**To do**
Please restate the entries verbatim. The copy should hold no pictures.

*** Exercise inputs ***

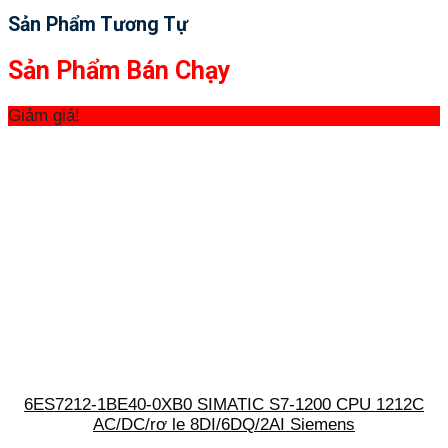
Sản Phẩm Tương Tự
Sản Phẩm Bán Chạy
Giảm giá!
6ES7212-1BE40-0XB0 SIMATIC S7-1200 CPU 1212C
AC/DC/rơ le 8DI/6DQ/2AI Siemens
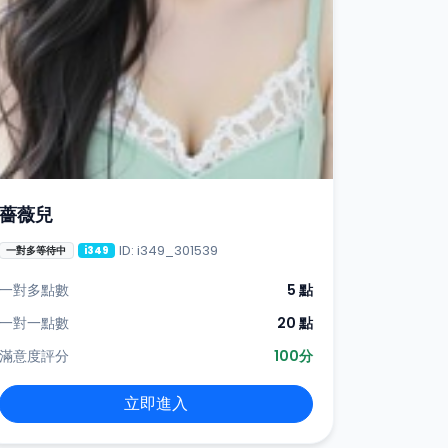
薔薇兒
ID: i349_301539
一對多等待中
i349
一對多點數
5 點
一對一點數
20 點
滿意度評分
100分
立即進入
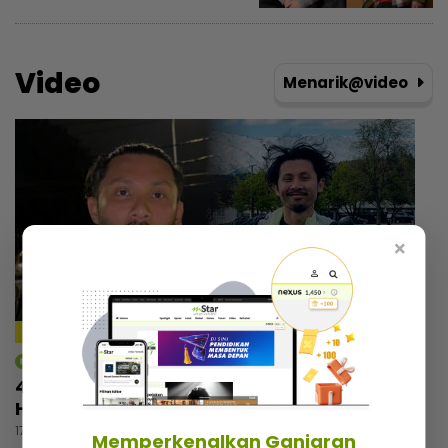
Video
Menarik@video
×
mStar | Hiburan
4 tahun pegang status duda, Luqman
Hafidz selesa tidak sunyi tanpa pasangan
17 jam lalu
Memperkenalkan Ganjaran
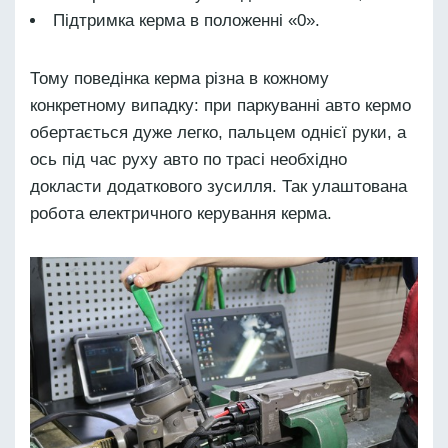
Підтримка керма в положенні «0».
Тому поведінка керма різна в кожному
конкретному випадку: при паркуванні авто кермо
обертається дуже легко, пальцем однієї руки, а
ось під час руху авто по трасі необхідно
докласти додаткового зусилля. Так улаштована
робота електричного керування керма.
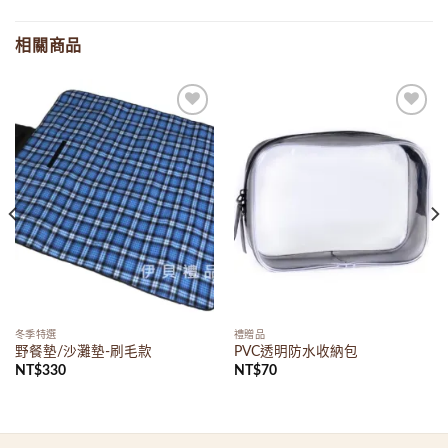
相關商品
Add to
Add to
wishlist
wishlist
冬季特選
禮贈品
野餐墊/沙灘墊-刷毛款
PVC透明防水收納包
NT$
330
NT$
70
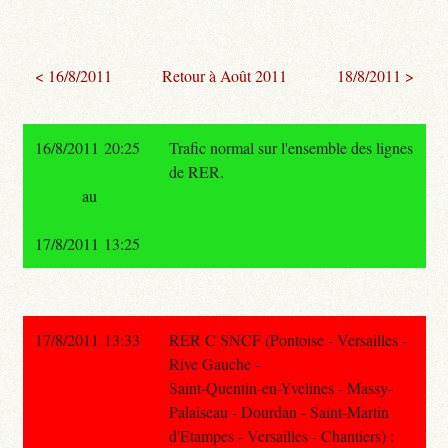
< 16/8/2011
Retour à Août 2011
18/8/2011 >
16/8/2011 20:25
Trafic normal sur l'ensemble des lignes
de RER.
au
17/8/2011 13:25
17/8/2011 13:33
RER C SNCF (Pontoise - Versailles -
Rive Gauche -
Saint-Quentin-en-Yvelines - Massy-
Palaiseau - Dourdan - Saint-Martin
d'Etampes - Versailles - Chantiers) :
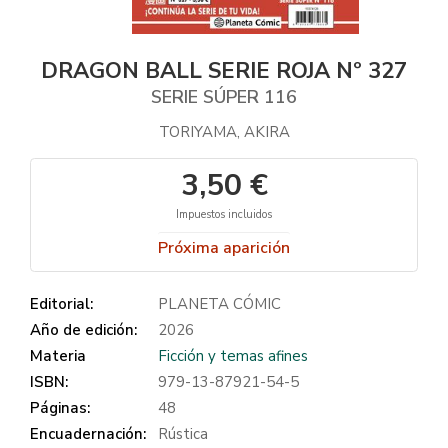
DRAGON BALL SERIE ROJA Nº 327
SERIE SÚPER 116
TORIYAMA, AKIRA
3,50 €
Impuestos incluidos
Próxima aparición
Editorial:
PLANETA CÓMIC
Año de edición:
2026
Materia
Ficción y temas afines
ISBN:
979-13-87921-54-5
Páginas:
48
Encuadernación:
Rústica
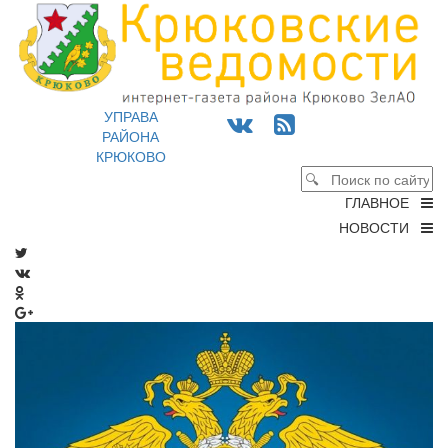
УПРАВА
РАЙОНА
КРЮКОВО
ГЛАВНОЕ
НОВОСТИ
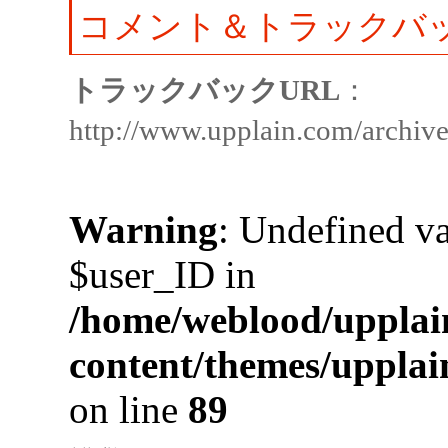
コメント＆トラックバ
トラックバックURL
：
http://www.upplain.com/archiv
Warning
: Undefined va
$user_ID in
/home/weblood/upplai
content/themes/uppla
on line
89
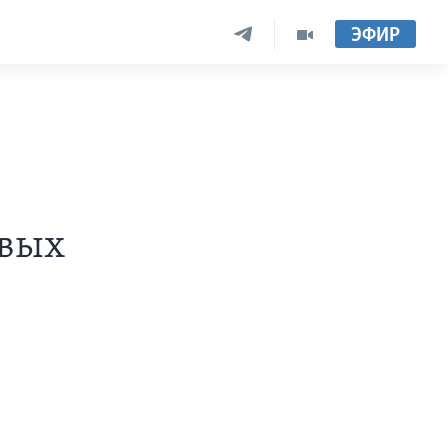
ЭФИР
овых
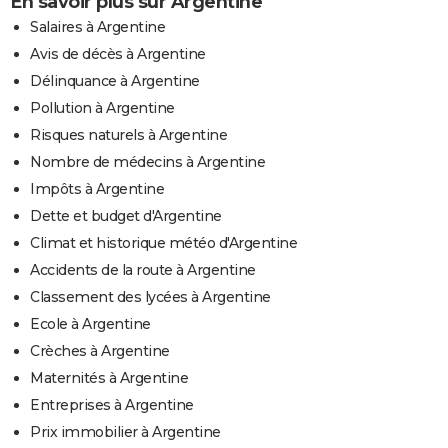
En savoir plus sur Argentine
Salaires à Argentine
Avis de décès à Argentine
Délinquance à Argentine
Pollution à Argentine
Risques naturels à Argentine
Nombre de médecins à Argentine
Impôts à Argentine
Dette et budget d'Argentine
Climat et historique météo d'Argentine
Accidents de la route à Argentine
Classement des lycées à Argentine
Ecole à Argentine
Crèches à Argentine
Maternités à Argentine
Entreprises à Argentine
Prix immobilier à Argentine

*** End of Exercise inputs ***

**Answer space**
Sản Phẩm Tương Tự
Sản Phẩm Bán Chạy
Giảm giá!
6ES7212-1BE40-0XB0 SIMATIC S7-1200 CPU 1212C
AC/DC/rơ le 8DI/6DQ/2AI Siemens
薔薇兒
ID: i349_301539
一對多等待中
i349
一對多點數
5 點
一對一點數
20 點
滿意度評分
100分
立即進入
Video
Menarik@video
×
mStar | Hiburan
4 tahun pegang status duda, Luqman
Hafidz selesa tidak sunyi tanpa pasangan
17 jam lalu
Memperkenalkan Ganjaran
Підтримка керма в положенні «0».
Тому поведінка керма різна в кожному
конкретному випадку: при паркуванні авто кермо
обертається дуже легко, пальцем однієї руки, а
ось під час руху авто по трасі необхідно
докласти додаткового зусилля. Так улаштована
робота електричного керування керма.
相關商品
Add to
Add to
wishlist
wishlist
冬季特選
禮贈品
野餐墊/沙灘墊-刷毛款
PVC透明防水收納包
NT$
330
NT$
70
< 16/8/2011
Retour à Août 2011
18/8/2011 >
16/8/2011 20:25
Trafic normal sur l'ensemble des lignes
de RER.
au
17/8/2011 13:25
17/8/2011 13:33
RER C SNCF (Pontoise - Versailles -
Rive Gauche -
Saint-Quentin-en-Yvelines - Massy-
Palaiseau - Dourdan - Saint-Martin
d'Etampes - Versailles - Chantiers) :
DRAGON BALL SERIE ROJA Nº 327
SERIE SÚPER 116
TORIYAMA, AKIRA
3,50 €
Impuestos incluidos
Próxima aparición
Editorial:
PLANETA CÓMIC
Año de edición:
2026
Materia
Ficción y temas afines
ISBN:
979-13-87921-54-5
Páginas:
48
Encuadernación:
Rústica
УПРАВА
РАЙОНА
КРЮКОВО
ГЛАВНОЕ
НОВОСТИ
コメント＆トラックバ
トラックバックURL
：
http://www.upplain.com/archiv
Warning
: Undefined va
$user_ID in
/home/weblood/upplai
content/themes/uppla
on line
89
ЭФИР
овых
En savoir plus sur Argentine
Salaires à Argentine
Avis de décès à Argentine
Délinquance à Argentine
Pollution à Argentine
Risques naturels à Argentine
Nombre de médecins à Argentine
Impôts à Argentine
Dette et budget d'Argentine
Climat et historique météo d'Argentine
Accidents de la route à Argentine
Classement des lycées à Argentine
Ecole à Argentine
Crèches à Argentine
Maternités à Argentine
Entreprises à Argentine
Prix immobilier à Argentine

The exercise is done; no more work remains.